На этот раз ночевали в школе. В барачной хате разместились с трудом. Было тепло, натоплено. В Кедрачах впервые после выезда из Канска получили горячую еду — по литровому черпаку густого гуляша из лосятины. И кипяченой воды
На следующий, третий уже день их похода в глубь тайги, отъезд обоза сильно задержался. Комендант конвоя разрешил похоронить умершего ребенка. Хоронили все вместе на крошечном кладбище в Кедрачах, на котором рядом со старыми православными крестами соседствовали совсем свежие столбики с красной звездой наверху. Долго долбили ломами, рубили топорами смерзшуюся в камень сибирскую землю. Гробик сколотили из сосновых дощечек. Поставили березовый крест с табличкой. А на табличке раскаленным докрасна гвоздем выжгли: «Адась Дерень из Польши, 4 года, просит за него помолиться». Потом преклонили колени и вслух прочли «Вечный покой»… Отдельной группкой столпились на похоронах местные жители, в основном пожилые женщины. Стояли молча, уголками платков прикасались к глазам, а некоторые осенялись православным крестом.

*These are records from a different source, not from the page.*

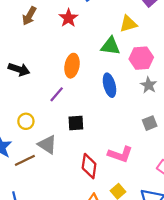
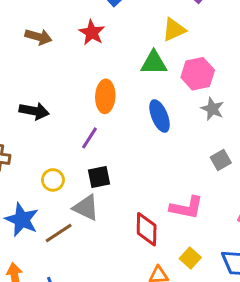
brown arrow: (29, 16) -> (38, 37), turned -96
black square: (76, 123) -> (99, 177), moved

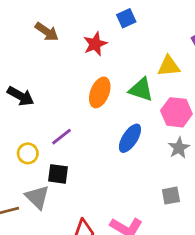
orange ellipse: (105, 96) -> (100, 92), moved
blue ellipse: (160, 116) -> (130, 138), turned 36
yellow circle: (53, 180) -> (28, 153), moved

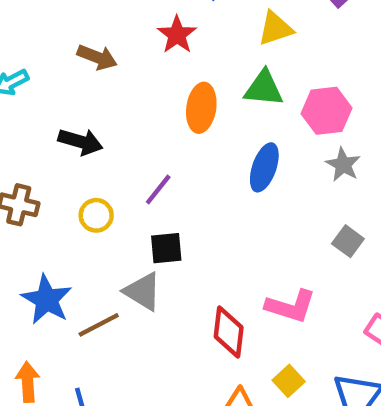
brown arrow: (47, 32) -> (97, 57), moved
yellow triangle: (169, 66) -> (275, 28), moved
yellow circle: (28, 153) -> (96, 215), moved
gray square: (171, 196) -> (348, 241), turned -30

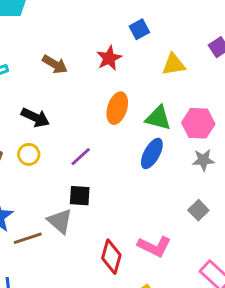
green triangle: (264, 88) -> (158, 118), moved
gray star: (343, 165) -> (203, 160), turned 30
yellow circle: (96, 215) -> (29, 154), moved

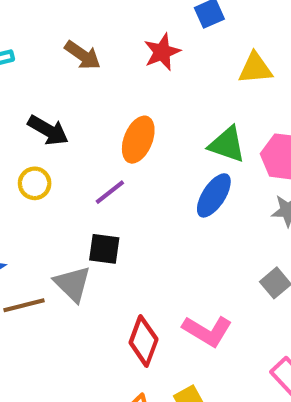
orange ellipse: (117, 108) -> (138, 140), moved

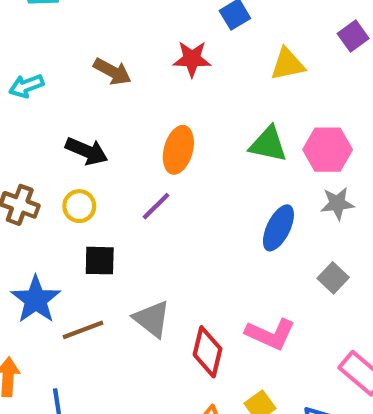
red star: (162, 52) -> (192, 59), turned 30
blue ellipse: (214, 195) -> (278, 228), moved
black square: (104, 249) -> (100, 261), moved
gray triangle: (73, 284) -> (152, 319), moved

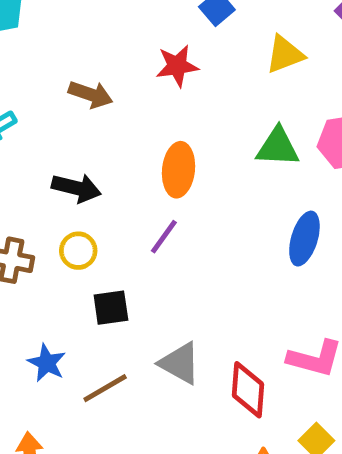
blue star: (36, 300) -> (47, 363), size x0.7

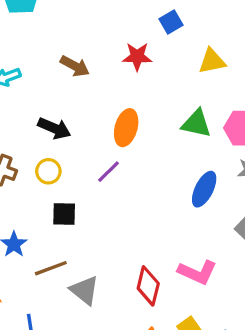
gray triangle: (180, 363) -> (84, 290), moved

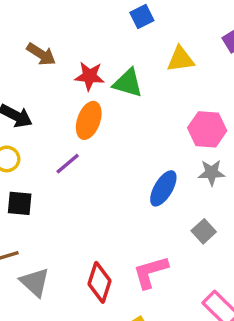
red star: (137, 57) -> (90, 76), moved
green triangle: (196, 124) -> (128, 83), moved
pink L-shape: (197, 272) -> (150, 272), turned 135

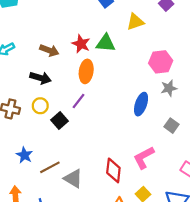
brown arrow: (41, 54) -> (49, 50), moved
red star: (90, 76) -> (81, 44), turned 30
black square: (20, 203) -> (60, 121), moved, turned -35

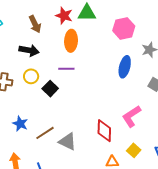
brown arrow: (49, 50) -> (35, 24), turned 48
pink hexagon: (161, 62) -> (124, 28), moved
purple line: (79, 101) -> (66, 69), turned 56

«Недалеко уже, недалеко». Они слышали это постоянно от возниц. Видно, иначе измеряются сибирские расстояния, потому что еще три долгих дня и ночи обоз ссыльных из последних сил тащился в верховье Поймы. Дорога все время шла руслом этой реки. Еще дважды ночевали в лесных поселках. Чем дальше углублялись в тайгу, тем более дикой, первозданной и безлюдной она становилась.

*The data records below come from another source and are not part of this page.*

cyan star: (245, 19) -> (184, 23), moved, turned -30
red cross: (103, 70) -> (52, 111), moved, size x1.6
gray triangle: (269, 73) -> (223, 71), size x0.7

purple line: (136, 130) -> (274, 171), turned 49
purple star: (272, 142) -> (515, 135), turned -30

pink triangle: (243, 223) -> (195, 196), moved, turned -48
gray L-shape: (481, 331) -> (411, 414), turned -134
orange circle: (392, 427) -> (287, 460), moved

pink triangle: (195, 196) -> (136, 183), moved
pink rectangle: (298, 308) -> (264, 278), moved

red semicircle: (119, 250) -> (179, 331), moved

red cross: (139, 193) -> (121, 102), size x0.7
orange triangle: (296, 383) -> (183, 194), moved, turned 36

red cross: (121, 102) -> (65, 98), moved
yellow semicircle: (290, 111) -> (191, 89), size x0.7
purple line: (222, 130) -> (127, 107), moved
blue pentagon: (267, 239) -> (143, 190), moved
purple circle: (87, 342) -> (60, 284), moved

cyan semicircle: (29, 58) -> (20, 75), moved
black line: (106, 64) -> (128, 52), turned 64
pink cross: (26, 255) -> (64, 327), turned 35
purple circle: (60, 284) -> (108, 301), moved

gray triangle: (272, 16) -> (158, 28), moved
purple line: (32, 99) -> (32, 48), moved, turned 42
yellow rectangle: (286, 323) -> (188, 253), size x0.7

Во время предпоследней ночевки выдали им немного кипятка и по кружке рыбного супа, «ухи», уже «с запашком».
— Каторга тут, леспромхоз… — Только и сказал об этом последнем селе неразговорчивый Афанасий. Конвой и местные солдаты особенно тщательно изолировали переселенцев — нетрудно было сориентироваться, что это один из местных лагерей, ГУЛАГ.
Загнали всех в старый мрачный барак с двухэтажными нарами. Было темно, холодно, смердело гнилью, людскими испражнениями и дегтем. Стало понятно, кого в этом лагере держали. Не успели еще разместиться, как двое заключенных напали за бараком на девушку из Тлустова, и только случай уберег ее от изнасилования. Спугнутые кем-то нападавшие сбежали, а избитая, едва не задушенная девушка долго не могла прийти в себя от страшного шока. А утром один из охранников хладнокровно застрелил заключенного, пришедшего к полякам в поисках какой-нибудь пищи. При виде приближающейся охраны, заключенный бросился бежать, увязая на каждом шагу в глубоком снегу. Охранник выстрелил. Человек развернулся на месте и рухнул в снег, разбросав крестом руки. Стража волокла труп за ноги, оставляя на белизне снега красную полосу крови.
— Боже милосердный! Что от человека осталось! Я его видел в двух шагах, как вас сейчас вижу: скелет в лохмотьях. Одни глаза, одни глаза. Я эти глаза, наверное, до конца своих дней не забуду, — рассказывал потрясенный Долина. Сташек Долина стоял рядом с отцом, дрожа от холода и страха. Он тоже все видел и слышал. И что самое страшное, он впервые в жизни увидел, как человек убивает человека.